Stipulation versus guilty plea: Are both admissions?
The scene has played out many times in many courtrooms. In a civil suit arising out of an auto accident, the plaintiff’s attorney seeks to introduce evidence of the defendant’s conviction of a traffic offense related to the same event. The conviction was entered on a plea, she argues, and it therefore constitutes an admission on the part of the defendant. Confidently, the defense attorney notes that the conviction was not entered on a plea per se; instead, it was entered on a “stipulation” to the facts which supported the conviction. This makes all the difference, the defense attorney argues, and there is no admission made by his client.
It is my experience that a lot of attorneys and judges would accept the defendant’s argument in this hypothetical case; indeed, for a long time I was one of them. But a closer look at the law may lead to a different conclusion. In Batterton v. Thurman, 105 Ill.App.3d 798, 434 N.E.2d 1174 (3d Dist. 1982), the plaintiff brought a claim for assault and battery against the defendant, and he successfully introduced evidence that the defendant had stipulated to the facts underlying a related criminal charge arising out of the same incident.

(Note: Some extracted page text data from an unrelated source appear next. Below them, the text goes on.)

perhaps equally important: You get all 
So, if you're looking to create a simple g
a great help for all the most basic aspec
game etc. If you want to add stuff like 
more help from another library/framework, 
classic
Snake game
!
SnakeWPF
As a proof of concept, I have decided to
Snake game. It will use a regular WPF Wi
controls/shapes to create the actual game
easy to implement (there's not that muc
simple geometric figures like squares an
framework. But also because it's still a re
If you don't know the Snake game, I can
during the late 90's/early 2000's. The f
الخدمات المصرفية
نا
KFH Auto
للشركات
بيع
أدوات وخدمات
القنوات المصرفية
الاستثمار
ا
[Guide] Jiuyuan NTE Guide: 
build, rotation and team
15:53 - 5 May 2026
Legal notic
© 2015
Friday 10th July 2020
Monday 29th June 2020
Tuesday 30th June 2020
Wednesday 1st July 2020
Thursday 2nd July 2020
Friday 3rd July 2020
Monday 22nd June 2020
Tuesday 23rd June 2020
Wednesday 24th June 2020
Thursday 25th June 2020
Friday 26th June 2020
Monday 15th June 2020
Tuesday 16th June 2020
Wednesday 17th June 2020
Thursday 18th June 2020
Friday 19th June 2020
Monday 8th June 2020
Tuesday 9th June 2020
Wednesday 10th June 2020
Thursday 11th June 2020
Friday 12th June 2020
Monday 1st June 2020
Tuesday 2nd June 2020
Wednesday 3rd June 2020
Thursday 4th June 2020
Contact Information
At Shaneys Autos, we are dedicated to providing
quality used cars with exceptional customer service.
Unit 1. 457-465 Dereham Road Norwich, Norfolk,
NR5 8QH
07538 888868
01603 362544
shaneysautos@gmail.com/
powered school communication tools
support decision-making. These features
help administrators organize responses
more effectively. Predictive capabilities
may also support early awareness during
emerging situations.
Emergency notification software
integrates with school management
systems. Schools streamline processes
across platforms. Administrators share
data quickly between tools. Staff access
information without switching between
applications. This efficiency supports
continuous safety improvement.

The Appellate Court held that the defendant’s stipulation constituted a “binding admission that he struck plaintiff and injured him.” The Court stated that such an admission “is recognized by the majority of jurisdictions as being admissible in a subsequent civil trial,” and that “such a rule of evidence manifests logic and common sense.” Batterton, 105 Ill.App.3d 802, 434 N.E.2d 1176 - 77.
Batterton’s conclusion may well be supported by sound “logic and common sense.” What is the practical difference between a defendant pleading guilty to an offense (which is clearly an admission) as opposed to stipulating to the factual basis for a conviction of that offense? If I agree that I ate a sandwich containing bacon, lettuce and tomato, do I have wiggle room to deny that I had a BLT? It is likely that most defendants who stipulate to the underlying facts rather than pleading guilty do so on the advice of counsel, and specifically with the intention of avoiding an admission which might be used against them in a civil case. But really … can it be that easy? Does form so easily triumph over function?
Curiously, Batterton did not discuss the significance of an Illinois Supreme Court case issued only a year before which touched on the same question. In Thornton v. Illinois Founders Ins. Co., 84 Ill. 2d 365, 418 N.E.2d 744 (1981), the Supreme Court suggested that not all stipulations are the same. So, if the criminal defendant’s trial is a sham, or if he stipulates that the evidence is sufficient to convict, then the stipulation will be treated as an admission in a subsequent civil case. However, where the stipulation is only as to facts, and the defendant’s guilt is ultimately left to the trier of fact, the stipulation is not admissible in a subsequent civil case. Thornton, 84 Ill. 2d 372, 418 N.E.2d 748 (1981).
Thornton’s rule aside, appellate decisions since Batterton have continued to follow the rule laid down in that case: a stipulation to the facts supporting a criminal conviction may be introduced in a subsequent civil trial as an admission against interest. See In re Marriage of Engelbach, 181 Ill. App. 3d 563, 575, 537 N.E.2d 372, 380 (2d Dist. 1989); W. States Ins. Co. v. Kelley-Williamson Co., 211 Ill. App. 3d 7, 12, 569 N.E.2d 1289, 1292 (2d Dist. 1991); Young v. Forgas, 308 Ill. App. 3d 553, 565, 720 N.E.2d 360, 368 (4th Dist. 1999).
If there is a lesson here for lawyers and judges, it is that no one should abide by the simple rule that a stipulation to the facts supporting a guilty plea is necessarily inadmissible in a subsequent civil proceeding. The stipulation-versus-guilty-plea argument is not a magic bullet.